** Opening Data for this task block **

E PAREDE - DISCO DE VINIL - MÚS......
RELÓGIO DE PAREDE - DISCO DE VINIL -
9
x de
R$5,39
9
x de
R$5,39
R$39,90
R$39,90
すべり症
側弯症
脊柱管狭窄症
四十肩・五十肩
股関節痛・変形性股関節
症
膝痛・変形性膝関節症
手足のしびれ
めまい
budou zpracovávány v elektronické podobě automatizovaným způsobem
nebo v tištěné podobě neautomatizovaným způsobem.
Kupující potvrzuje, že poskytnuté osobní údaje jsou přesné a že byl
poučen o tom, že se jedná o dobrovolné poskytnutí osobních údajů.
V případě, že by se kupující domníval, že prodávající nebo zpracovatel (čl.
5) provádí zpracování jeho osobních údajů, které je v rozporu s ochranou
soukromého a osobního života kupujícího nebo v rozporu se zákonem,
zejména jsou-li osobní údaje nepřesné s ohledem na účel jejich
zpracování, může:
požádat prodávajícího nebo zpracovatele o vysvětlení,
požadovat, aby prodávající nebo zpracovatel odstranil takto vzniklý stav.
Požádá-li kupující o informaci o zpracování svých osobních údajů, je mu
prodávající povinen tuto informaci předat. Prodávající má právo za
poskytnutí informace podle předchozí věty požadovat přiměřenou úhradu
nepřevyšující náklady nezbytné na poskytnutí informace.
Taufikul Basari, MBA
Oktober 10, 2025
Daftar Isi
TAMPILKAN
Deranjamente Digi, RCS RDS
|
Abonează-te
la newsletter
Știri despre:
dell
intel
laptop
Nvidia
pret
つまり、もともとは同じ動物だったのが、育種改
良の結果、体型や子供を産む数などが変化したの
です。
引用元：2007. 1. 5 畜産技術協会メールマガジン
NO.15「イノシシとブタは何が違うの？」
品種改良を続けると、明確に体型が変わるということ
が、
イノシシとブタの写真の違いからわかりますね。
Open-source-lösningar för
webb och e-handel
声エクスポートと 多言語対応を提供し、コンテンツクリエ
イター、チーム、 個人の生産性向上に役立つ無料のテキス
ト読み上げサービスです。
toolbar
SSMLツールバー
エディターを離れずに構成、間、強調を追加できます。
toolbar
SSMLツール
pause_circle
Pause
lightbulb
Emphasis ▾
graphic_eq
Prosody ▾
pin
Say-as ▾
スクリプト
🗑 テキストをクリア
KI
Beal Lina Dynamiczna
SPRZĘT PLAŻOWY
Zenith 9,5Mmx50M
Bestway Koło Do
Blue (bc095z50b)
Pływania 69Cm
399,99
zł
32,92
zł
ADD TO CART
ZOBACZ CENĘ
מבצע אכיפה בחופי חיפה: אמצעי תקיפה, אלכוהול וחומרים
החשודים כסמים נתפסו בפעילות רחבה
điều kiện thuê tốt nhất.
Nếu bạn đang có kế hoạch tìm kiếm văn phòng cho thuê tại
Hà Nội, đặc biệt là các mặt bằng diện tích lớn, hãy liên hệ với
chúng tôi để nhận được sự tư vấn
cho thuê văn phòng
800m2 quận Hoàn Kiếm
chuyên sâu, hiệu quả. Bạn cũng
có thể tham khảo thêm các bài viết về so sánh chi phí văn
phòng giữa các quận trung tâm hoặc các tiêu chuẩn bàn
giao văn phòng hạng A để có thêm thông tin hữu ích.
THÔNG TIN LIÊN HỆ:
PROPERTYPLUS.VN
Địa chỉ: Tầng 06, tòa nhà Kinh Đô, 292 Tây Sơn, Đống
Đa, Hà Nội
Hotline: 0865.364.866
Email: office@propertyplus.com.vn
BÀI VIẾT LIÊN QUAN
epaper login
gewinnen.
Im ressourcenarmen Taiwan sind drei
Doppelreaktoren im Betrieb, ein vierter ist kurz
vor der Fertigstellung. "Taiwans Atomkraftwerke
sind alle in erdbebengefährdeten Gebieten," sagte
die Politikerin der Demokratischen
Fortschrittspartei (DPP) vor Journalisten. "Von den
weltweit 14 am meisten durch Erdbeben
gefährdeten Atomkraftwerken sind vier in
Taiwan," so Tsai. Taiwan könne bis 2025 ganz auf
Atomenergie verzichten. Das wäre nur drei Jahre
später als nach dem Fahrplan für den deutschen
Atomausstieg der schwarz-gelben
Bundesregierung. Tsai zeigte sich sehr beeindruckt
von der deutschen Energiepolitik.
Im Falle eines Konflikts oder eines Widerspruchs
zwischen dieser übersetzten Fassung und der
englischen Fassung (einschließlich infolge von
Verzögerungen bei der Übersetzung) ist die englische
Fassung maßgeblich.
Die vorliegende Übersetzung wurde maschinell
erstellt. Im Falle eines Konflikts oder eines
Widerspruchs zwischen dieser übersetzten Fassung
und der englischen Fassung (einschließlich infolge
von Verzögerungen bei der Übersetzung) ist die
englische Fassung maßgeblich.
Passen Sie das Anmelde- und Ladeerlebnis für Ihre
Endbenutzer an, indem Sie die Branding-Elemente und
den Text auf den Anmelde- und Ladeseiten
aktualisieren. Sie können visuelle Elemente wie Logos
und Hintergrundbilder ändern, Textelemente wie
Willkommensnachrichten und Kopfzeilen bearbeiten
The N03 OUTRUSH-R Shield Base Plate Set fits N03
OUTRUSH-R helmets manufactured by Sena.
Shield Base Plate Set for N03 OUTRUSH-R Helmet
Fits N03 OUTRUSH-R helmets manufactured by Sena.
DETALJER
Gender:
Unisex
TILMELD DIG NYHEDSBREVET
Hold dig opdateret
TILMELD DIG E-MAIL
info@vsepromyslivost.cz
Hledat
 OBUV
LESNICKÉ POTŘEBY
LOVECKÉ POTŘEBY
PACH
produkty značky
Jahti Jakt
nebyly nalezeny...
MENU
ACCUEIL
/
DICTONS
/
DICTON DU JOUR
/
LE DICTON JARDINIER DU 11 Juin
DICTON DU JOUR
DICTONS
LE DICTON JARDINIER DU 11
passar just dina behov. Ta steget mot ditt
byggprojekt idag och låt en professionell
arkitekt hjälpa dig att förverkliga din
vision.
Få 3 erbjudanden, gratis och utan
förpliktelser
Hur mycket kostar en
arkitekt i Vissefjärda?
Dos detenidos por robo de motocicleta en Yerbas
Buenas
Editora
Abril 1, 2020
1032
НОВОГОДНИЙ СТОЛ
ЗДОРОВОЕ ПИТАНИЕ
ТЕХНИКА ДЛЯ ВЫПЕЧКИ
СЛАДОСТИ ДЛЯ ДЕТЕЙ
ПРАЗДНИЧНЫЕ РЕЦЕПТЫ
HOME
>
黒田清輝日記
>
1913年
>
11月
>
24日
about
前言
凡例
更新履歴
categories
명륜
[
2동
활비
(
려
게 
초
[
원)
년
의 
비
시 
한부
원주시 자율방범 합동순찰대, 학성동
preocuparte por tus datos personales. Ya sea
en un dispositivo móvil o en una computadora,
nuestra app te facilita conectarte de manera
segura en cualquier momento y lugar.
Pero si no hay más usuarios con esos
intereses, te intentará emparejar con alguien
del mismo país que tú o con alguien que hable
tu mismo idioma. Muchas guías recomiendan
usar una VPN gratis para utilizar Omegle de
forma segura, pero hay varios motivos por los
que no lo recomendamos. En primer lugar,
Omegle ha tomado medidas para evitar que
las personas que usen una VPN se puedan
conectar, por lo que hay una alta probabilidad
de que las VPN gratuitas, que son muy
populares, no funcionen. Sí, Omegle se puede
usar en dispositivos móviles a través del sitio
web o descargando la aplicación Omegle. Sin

** Closing Data for this task block **

When you respond, give the whole listing again exactly as written.

E PAREDE - DISCO DE VINIL - MÚS......
RELÓGIO DE PAREDE - DISCO DE VINIL -
9
x de
R$5,39
9
x de
R$5,39
R$39,90
R$39,90
すべり症
側弯症
脊柱管狭窄症
四十肩・五十肩
股関節痛・変形性股関節
症
膝痛・変形性膝関節症
手足のしびれ
めまい
budou zpracovávány v elektronické podobě automatizovaným způsobem
nebo v tištěné podobě neautomatizovaným způsobem.
Kupující potvrzuje, že poskytnuté osobní údaje jsou přesné a že byl
poučen o tom, že se jedná o dobrovolné poskytnutí osobních údajů.
V případě, že by se kupující domníval, že prodávající nebo zpracovatel (čl.
5) provádí zpracování jeho osobních údajů, které je v rozporu s ochranou
soukromého a osobního života kupujícího nebo v rozporu se zákonem,
zejména jsou-li osobní údaje nepřesné s ohledem na účel jejich
zpracování, může:
požádat prodávajícího nebo zpracovatele o vysvětlení,
požadovat, aby prodávající nebo zpracovatel odstranil takto vzniklý stav.
Požádá-li kupující o informaci o zpracování svých osobních údajů, je mu
prodávající povinen tuto informaci předat. Prodávající má právo za
poskytnutí informace podle předchozí věty požadovat přiměřenou úhradu
nepřevyšující náklady nezbytné na poskytnutí informace.
Taufikul Basari, MBA
Oktober 10, 2025
Daftar Isi
TAMPILKAN
Deranjamente Digi, RCS RDS
|
Abonează-te
la newsletter
Știri despre:
dell
intel
laptop
Nvidia
pret
つまり、もともとは同じ動物だったのが、育種改
良の結果、体型や子供を産む数などが変化したの
です。
引用元：2007. 1. 5 畜産技術協会メールマガジン
NO.15「イノシシとブタは何が違うの？」
品種改良を続けると、明確に体型が変わるということ
が、
イノシシとブタの写真の違いからわかりますね。
Open-source-lösningar för
webb och e-handel
声エクスポートと 多言語対応を提供し、コンテンツクリエ
イター、チーム、 個人の生産性向上に役立つ無料のテキス
ト読み上げサービスです。
toolbar
SSMLツールバー
エディターを離れずに構成、間、強調を追加できます。
toolbar
SSMLツール
pause_circle
Pause
lightbulb
Emphasis ▾
graphic_eq
Prosody ▾
pin
Say-as ▾
スクリプト
🗑 テキストをクリア
KI
Beal Lina Dynamiczna
SPRZĘT PLAŻOWY
Zenith 9,5Mmx50M
Bestway Koło Do
Blue (bc095z50b)
Pływania 69Cm
399,99
zł
32,92
zł
ADD TO CART
ZOBACZ CENĘ
מבצע אכיפה בחופי חיפה: אמצעי תקיפה, אלכוהול וחומרים
החשודים כסמים נתפסו בפעילות רחבה
điều kiện thuê tốt nhất.
Nếu bạn đang có kế hoạch tìm kiếm văn phòng cho thuê tại
Hà Nội, đặc biệt là các mặt bằng diện tích lớn, hãy liên hệ với
chúng tôi để nhận được sự tư vấn
cho thuê văn phòng
800m2 quận Hoàn Kiếm
chuyên sâu, hiệu quả. Bạn cũng
có thể tham khảo thêm các bài viết về so sánh chi phí văn
phòng giữa các quận trung tâm hoặc các tiêu chuẩn bàn
giao văn phòng hạng A để có thêm thông tin hữu ích.
THÔNG TIN LIÊN HỆ:
PROPERTYPLUS.VN
Địa chỉ: Tầng 06, tòa nhà Kinh Đô, 292 Tây Sơn, Đống
Đa, Hà Nội
Hotline: 0865.364.866
Email: office@propertyplus.com.vn
BÀI VIẾT LIÊN QUAN
epaper login
gewinnen.
Im ressourcenarmen Taiwan sind drei
Doppelreaktoren im Betrieb, ein vierter ist kurz
vor der Fertigstellung. "Taiwans Atomkraftwerke
sind alle in erdbebengefährdeten Gebieten," sagte
die Politikerin der Demokratischen
Fortschrittspartei (DPP) vor Journalisten. "Von den
weltweit 14 am meisten durch Erdbeben
gefährdeten Atomkraftwerken sind vier in
Taiwan," so Tsai. Taiwan könne bis 2025 ganz auf
Atomenergie verzichten. Das wäre nur drei Jahre
später als nach dem Fahrplan für den deutschen
Atomausstieg der schwarz-gelben
Bundesregierung. Tsai zeigte sich sehr beeindruckt
von der deutschen Energiepolitik.
Im Falle eines Konflikts oder eines Widerspruchs
zwischen dieser übersetzten Fassung und der
englischen Fassung (einschließlich infolge von
Verzögerungen bei der Übersetzung) ist die englische
Fassung maßgeblich.
Die vorliegende Übersetzung wurde maschinell
erstellt. Im Falle eines Konflikts oder eines
Widerspruchs zwischen dieser übersetzten Fassung
und der englischen Fassung (einschließlich infolge
von Verzögerungen bei der Übersetzung) ist die
englische Fassung maßgeblich.
Passen Sie das Anmelde- und Ladeerlebnis für Ihre
Endbenutzer an, indem Sie die Branding-Elemente und
den Text auf den Anmelde- und Ladeseiten
aktualisieren. Sie können visuelle Elemente wie Logos
und Hintergrundbilder ändern, Textelemente wie
Willkommensnachrichten und Kopfzeilen bearbeiten
The N03 OUTRUSH-R Shield Base Plate Set fits N03
OUTRUSH-R helmets manufactured by Sena.
Shield Base Plate Set for N03 OUTRUSH-R Helmet
Fits N03 OUTRUSH-R helmets manufactured by Sena.
DETALJER
Gender:
Unisex
TILMELD DIG NYHEDSBREVET
Hold dig opdateret
TILMELD DIG E-MAIL
info@vsepromyslivost.cz
Hledat
 OBUV
LESNICKÉ POTŘEBY
LOVECKÉ POTŘEBY
PACH
produkty značky
Jahti Jakt
nebyly nalezeny...
MENU
ACCUEIL
/
DICTONS
/
DICTON DU JOUR
/
LE DICTON JARDINIER DU 11 Juin
DICTON DU JOUR
DICTONS
LE DICTON JARDINIER DU 11
passar just dina behov. Ta steget mot ditt
byggprojekt idag och låt en professionell
arkitekt hjälpa dig att förverkliga din
vision.
Få 3 erbjudanden, gratis och utan
förpliktelser
Hur mycket kostar en
arkitekt i Vissefjärda?
Dos detenidos por robo de motocicleta en Yerbas
Buenas
Editora
Abril 1, 2020
1032
НОВОГОДНИЙ СТОЛ
ЗДОРОВОЕ ПИТАНИЕ
ТЕХНИКА ДЛЯ ВЫПЕЧКИ
СЛАДОСТИ ДЛЯ ДЕТЕЙ
ПРАЗДНИЧНЫЕ РЕЦЕПТЫ
HOME
>
黒田清輝日記
>
1913年
>
11月
>
24日
about
前言
凡例
更新履歴
categories
명륜
[
2동
활비
(
려
게 
초
[
원)
년
의 
비
시 
한부
원주시 자율방범 합동순찰대, 학성동
preocuparte por tus datos personales. Ya sea
en un dispositivo móvil o en una computadora,
nuestra app te facilita conectarte de manera
segura en cualquier momento y lugar.
Pero si no hay más usuarios con esos
intereses, te intentará emparejar con alguien
del mismo país que tú o con alguien que hable
tu mismo idioma. Muchas guías recomiendan
usar una VPN gratis para utilizar Omegle de
forma segura, pero hay varios motivos por los
que no lo recomendamos. En primer lugar,
Omegle ha tomado medidas para evitar que
las personas que usen una VPN se puedan
conectar, por lo que hay una alta probabilidad
de que las VPN gratuitas, que son muy
populares, no funcionen. Sí, Omegle se puede
usar en dispositivos móviles a través del sitio
web o descargando la aplicación Omegle. Sin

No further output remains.